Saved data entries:
▽

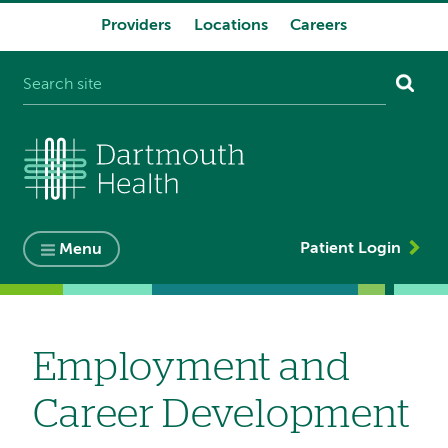
Providers
Locations
Careers
System
navigation
Patient Login
Menu
Employment and
Career Development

△

- _ASSIGNMENT_: Write every record out again exactly, omitting the pictures they hold.

- _FINISHED TASK_:
Providers
Locations
Careers
System
navigation
Patient Login
Menu
Employment and
Career Development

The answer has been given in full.